MLF and reverse repo are the main tools of the Federal Open Market operation, and are also the main tools of the current base currency investment. The reduction of its operating interest rate has a significant guiding effect on short-term market interest rates.
Near the budget, the downward pressure on the economy has increased, and objectively, monetary policy is also required to strengthen counter-cyclical adjustments.
On average, the widening of the RMB’s internal and external interest rates and the gradual stabilization of the exchange rate have also created conditions for the continuous and modest reduction of policy interest rates.
The open market operation interest rate may be broken down MLF, gradually reversed the repurchase interest rate declining successively and successively lowered. The agency predicts that it will be converted into the upward momentum of money market interest rates in the past seven months.
Wen Bin, chief analyst at China Minsheng Bank, predicts that this month’s 1-year LPR will be cut by 5 BP to 4.
Wang Qing, chief macro analyst of Dongfang Jincheng, believes that the 7-day reverse repurchase rate has been reduced, gradually distorting the overall margin of the four-month money market. The average margin of DR007 in August and October has been higher than the same period of the previous year.The situation means that the “wide currency” momentum is expected to resume from November.
Wang Qing believes that this aspect will reduce the average marginal capital cost of financial institutions, promote the one-year LPR on Wednesday to resume its downward trend, and reduce the actual loan interest rate of enterprises.

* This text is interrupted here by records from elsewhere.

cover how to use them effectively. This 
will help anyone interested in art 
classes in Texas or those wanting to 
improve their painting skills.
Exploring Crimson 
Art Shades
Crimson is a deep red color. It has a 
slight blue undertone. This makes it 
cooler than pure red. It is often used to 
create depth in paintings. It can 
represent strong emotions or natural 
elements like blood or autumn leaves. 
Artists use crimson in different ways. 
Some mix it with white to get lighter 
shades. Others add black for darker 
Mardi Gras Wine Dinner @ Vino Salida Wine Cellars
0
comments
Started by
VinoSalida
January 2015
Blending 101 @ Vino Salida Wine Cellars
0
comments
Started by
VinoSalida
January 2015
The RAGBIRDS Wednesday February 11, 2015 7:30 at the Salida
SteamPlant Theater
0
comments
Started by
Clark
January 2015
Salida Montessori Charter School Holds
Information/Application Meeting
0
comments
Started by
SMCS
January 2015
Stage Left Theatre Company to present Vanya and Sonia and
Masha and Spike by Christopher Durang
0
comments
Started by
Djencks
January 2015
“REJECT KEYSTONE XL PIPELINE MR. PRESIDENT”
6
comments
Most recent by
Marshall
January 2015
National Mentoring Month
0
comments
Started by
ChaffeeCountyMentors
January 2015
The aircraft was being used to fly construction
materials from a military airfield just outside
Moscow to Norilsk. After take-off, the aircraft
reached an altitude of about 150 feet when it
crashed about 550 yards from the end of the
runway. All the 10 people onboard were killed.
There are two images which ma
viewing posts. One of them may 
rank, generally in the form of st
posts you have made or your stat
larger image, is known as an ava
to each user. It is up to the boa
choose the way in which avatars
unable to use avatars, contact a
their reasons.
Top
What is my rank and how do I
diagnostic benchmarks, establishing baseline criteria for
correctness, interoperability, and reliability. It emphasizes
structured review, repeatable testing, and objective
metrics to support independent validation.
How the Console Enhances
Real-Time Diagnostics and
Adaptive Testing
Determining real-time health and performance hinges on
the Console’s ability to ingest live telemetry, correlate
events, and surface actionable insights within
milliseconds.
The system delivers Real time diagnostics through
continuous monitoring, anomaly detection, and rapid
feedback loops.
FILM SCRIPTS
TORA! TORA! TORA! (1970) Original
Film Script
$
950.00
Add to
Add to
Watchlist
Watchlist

In addition, this is also under the background of the current macroeconomic downward pressure penetrating, and the regulators have issued clear signals to increase the strength of countercyclical policy adjustments, which will help stabilize market confidence and macroeconomic operations in the fourth quarter.
Since it is so leading, it is resolute not to engage in “flooding floods” to prevent unexpected divergence.
Analysts expect to be cautious in terms of the amount of liquidity transition over time.
The main tone of liquidity polarity is still reasonably abundant, from tight to moderate, similar to the end of June and early July, the situation of extremely abundant liquidity is difficult to reproduce.
So, does this mean that a new round of interest rate cuts has begun?
Some institutions believe that in order to reduce financing costs and operate interest rates in the open market in the future, LPR may still be broken down, but the possibility of a significant interest rate reduction is still small.
The chief analyst of CITIC Securities clearly pointed out that future structural monetary policy operations can still be expected. The possible combinations include: continue to “cut interest rates” slightly; continue to target RRR cuts; continue to use MLF, reloan, rediscount, PSL and other monetary policy tools;Create more structural monetary policy tools; improve MPA assessment, etc.
Wen Bin believes that the MLF interest rate reduction indicates that the rate cut cycle has begun.